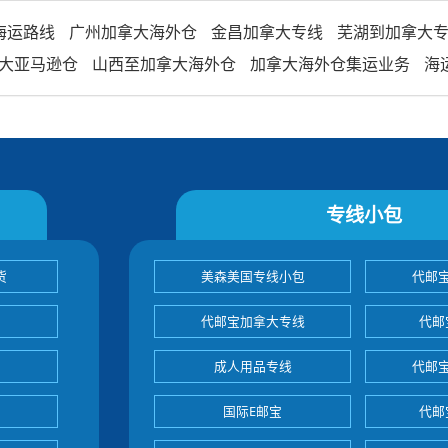
海运路线
广州加拿大海外仓
金昌加拿大专线
芜湖到加拿大
大亚马逊仓
山西至加拿大海外仓
加拿大海外仓集运业务
海
专线小包
货
美森美国专线小包
代邮
代邮宝加拿大专线
代邮
成人用品专线
代邮
国际E邮宝
代邮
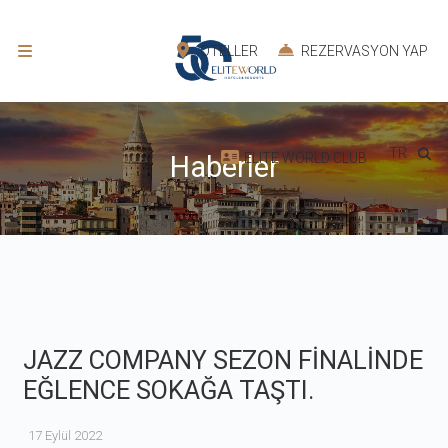
OTELLER
REZERVASYON YAP
TR
ELITE WORLD CLUB
Haberler
JAZZ COMPANY SEZON FİNALİNDE
EĞLENCE SOKAĞA TAŞTI.
17 Eylül 2022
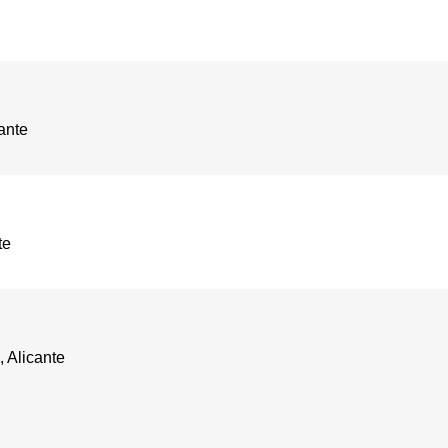
ante
te
 Alicante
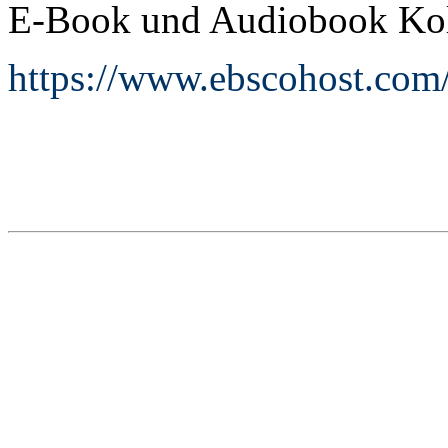
E-Book und Audiobook Koll
https://www.ebscohost.com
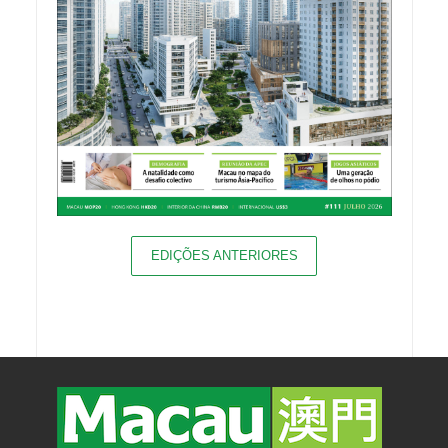
EDIÇÕES ANTERIORES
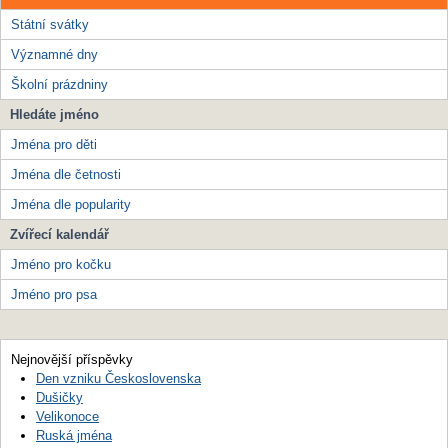
Státní svátky
Významné dny
Školní prázdniny
Hledáte jméno
Jména pro děti
Jména dle četnosti
Jména dle popularity
Zvířecí kalendář
Jméno pro kočku
Jméno pro psa
Nejnovější příspěvky
Den vzniku Československa
Dušičky
Velikonoce
Ruská jména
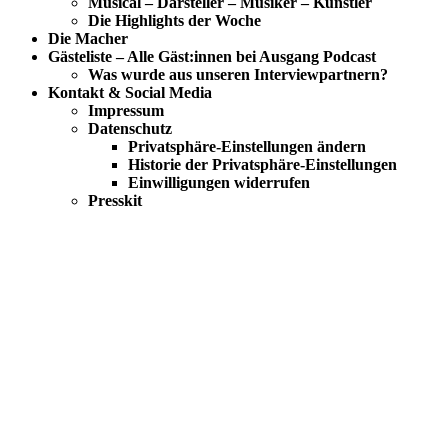
Musical – Darsteller – Musiker – Künstler
Die Highlights der Woche
Die Macher
Gästeliste – Alle Gäst:innen bei Ausgang Podcast
Was wurde aus unseren Interviewpartnern?
Kontakt & Social Media
Impressum
Datenschutz
Privatsphäre-Einstellungen ändern
Historie der Privatsphäre-Einstellungen
Einwilligungen widerrufen
Presskit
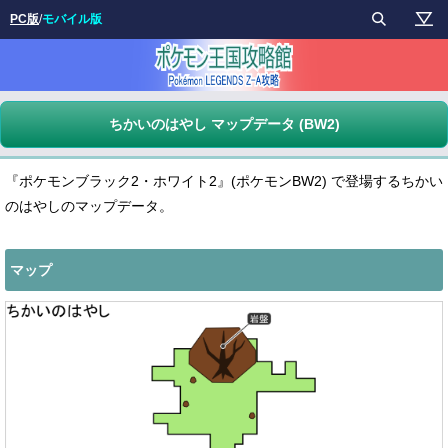
PC版
/
モバイル版
ちかいのはやし マップデータ (BW2)
『ポケモンブラック2・ホワイト2』(ポケモンBW2) で登場するちかい
のはやしのマップデータ。
マップ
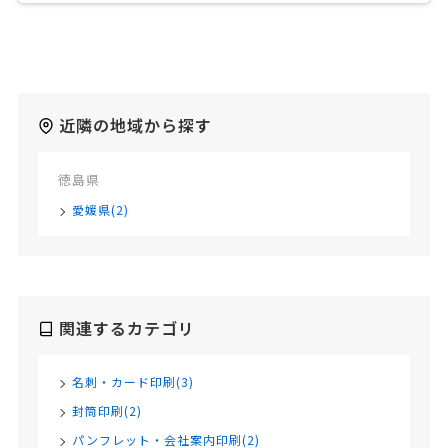
近隣の地域から探す
徳島県
愛媛県(2)
関連するカテゴリ
名刺・カード印刷(3)
封筒印刷(2)
パンフレット・会社案内印刷(2)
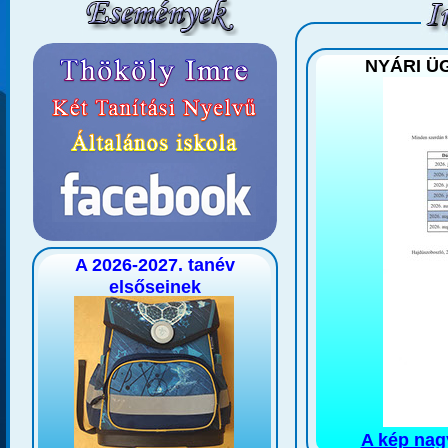
NYÁRI Ü
A 2026-2027. tanév
elsőseinek
A kép nagy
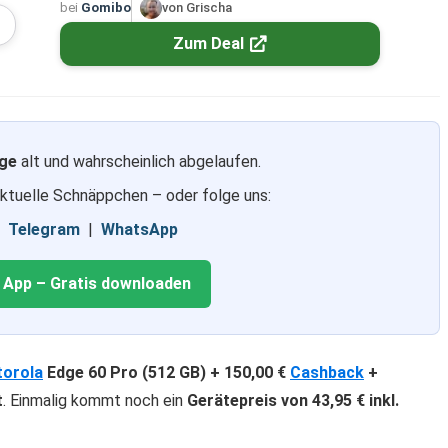
bei
Gomibo
von Grischa
Zum Deal
ge
alt und wahrscheinlich abgelaufen.
aktuelle Schnäppchen – oder folge uns:
|
Telegram
|
WhatsApp
g App – Gratis downloaden
orola
Edge 60 Pro (512 GB) + 150,00 €
Cashback
+
t
. Einmalig kommt noch ein
Gerätepreis von 43,95 € inkl.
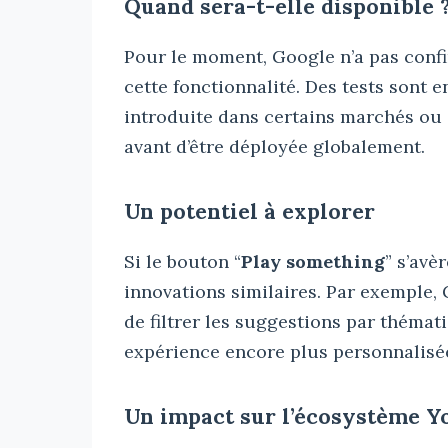
Quand sera-t-elle disponible 
Pour le moment, Google n’a pas confi
cette fonctionnalité. Des tests sont en
introduite dans certains marchés ou 
avant d’être déployée globalement.
Un potentiel à explorer
Si le bouton “
Play something
” s’avè
innovations similaires. Par exemple,
de filtrer les suggestions par thémat
expérience encore plus personnalisé
Un impact sur l’écosystème 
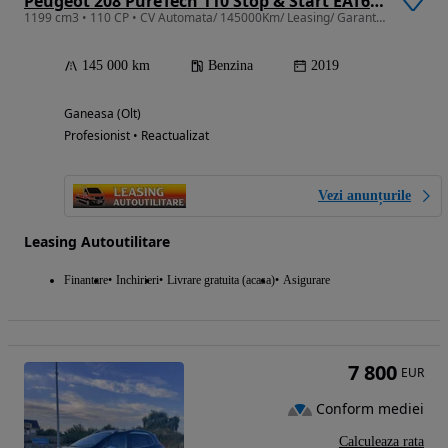
Peugeot 208 PureTech 110 Stop & Start EAT6 Allure
1199 cm3 • 110 CP • CV Automata/ 145000Km/ Leasing/ Garantie pana la 3ani fara limita Km
145 000 km
Benzina
2019
Ganeasa (Olt)
Profesionist • Reactualizat
Vezi anunțurile
Leasing Autoutilitare
Finantare
Inchirieri
Livrare gratuita (acasa)
Asigurare
7 800
EUR
Conform mediei
Calculeaza rata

About this task :: Please output all the data exactly as given, with the pictures omitted.

Result for this exercise ::
海运路线
广州加拿大海外仓
金昌加拿大专线
芜湖到加拿大
大亚马逊仓
山西至加拿大海外仓
加拿大海外仓集运业务
海
专线小包
货
美森美国专线小包
代邮
代邮宝加拿大专线
代邮
成人用品专线
代邮
国际E邮宝
代邮
OTELLER
REZERVASYON YAP
TR
ELITE WORLD CLUB
Haberler
JAZZ COMPANY SEZON FİNALİNDE
EĞLENCE SOKAĞA TAŞTI.
17 Eylül 2022
ante
te
 Alicante
E-Book und Audiobook Koll
https://www.ebscohost.com
EDIÇÕES ANTERIORES
Státní svátky
Významné dny
Školní prázdniny
Hledáte jméno
Jména pro děti
Jména dle četnosti
Jména dle popularity
Zvířecí kalendář
Jméno pro kočku
Jméno pro psa
Nejnovější příspěvky
Den vzniku Československa
Dušičky
Velikonoce
Ruská jména
Musical – Darsteller – Musiker – Künstler
Die Highlights der Woche
Die Macher
Gästeliste – Alle Gäst:innen bei Ausgang Podcast
Was wurde aus unseren Interviewpartnern?
Kontakt & Social Media
Impressum
Datenschutz
Privatsphäre-Einstellungen ändern
Historie der Privatsphäre-Einstellungen
Einwilligungen widerrufen
Presskit
PC版
/
モバイル版
ちかいのはやし マップデータ (BW2)
『ポケモンブラック2・ホワイト2』(ポケモンBW2) で登場するちかい
のはやしのマップデータ。
マップ
近隣の地域から探す
徳島県
愛媛県(2)
関連するカテゴリ
名刺・カード印刷(3)
封筒印刷(2)
パンフレット・会社案内印刷(2)
NYÁRI Ü
A 2026-2027. tanév
elsőseinek
A kép nagy
bei
Gomibo
von Grischa
Zum Deal
ge
alt und wahrscheinlich abgelaufen.
aktuelle Schnäppchen – oder folge uns:
|
Telegram
|
WhatsApp
g App – Gratis downloaden
orola
Edge 60 Pro (512 GB) + 150,00 €
Cashback
+
t
. Einmalig kommt noch ein
Gerätepreis von 43,95 € inkl.
Quand sera-t-elle disponible 
Pour le moment, Google n’a pas confi
cette fonctionnalité. Des tests sont en
introduite dans certains marchés ou 
avant d’être déployée globalement.
Un potentiel à explorer
Si le bouton “
Play something
” s’avè
innovations similaires. Par exemple,
de filtrer les suggestions par thémat
expérience encore plus personnalisé
Un impact sur l’écosystème 
Peugeot 208 PureTech 110 Stop & Start EAT6 Allure
1199 cm3 • 110 CP • CV Automata/ 145000Km/ Leasing/ Garantie pana la 3ani fara limita Km
145 000 km
Benzina
2019
Ganeasa (Olt)
Profesionist • Reactualizat
Vezi anunțurile
Leasing Autoutilitare
Finantare
Inchirieri
Livrare gratuita (acasa)
Asigurare
7 800
EUR
Conform mediei
Calculeaza rata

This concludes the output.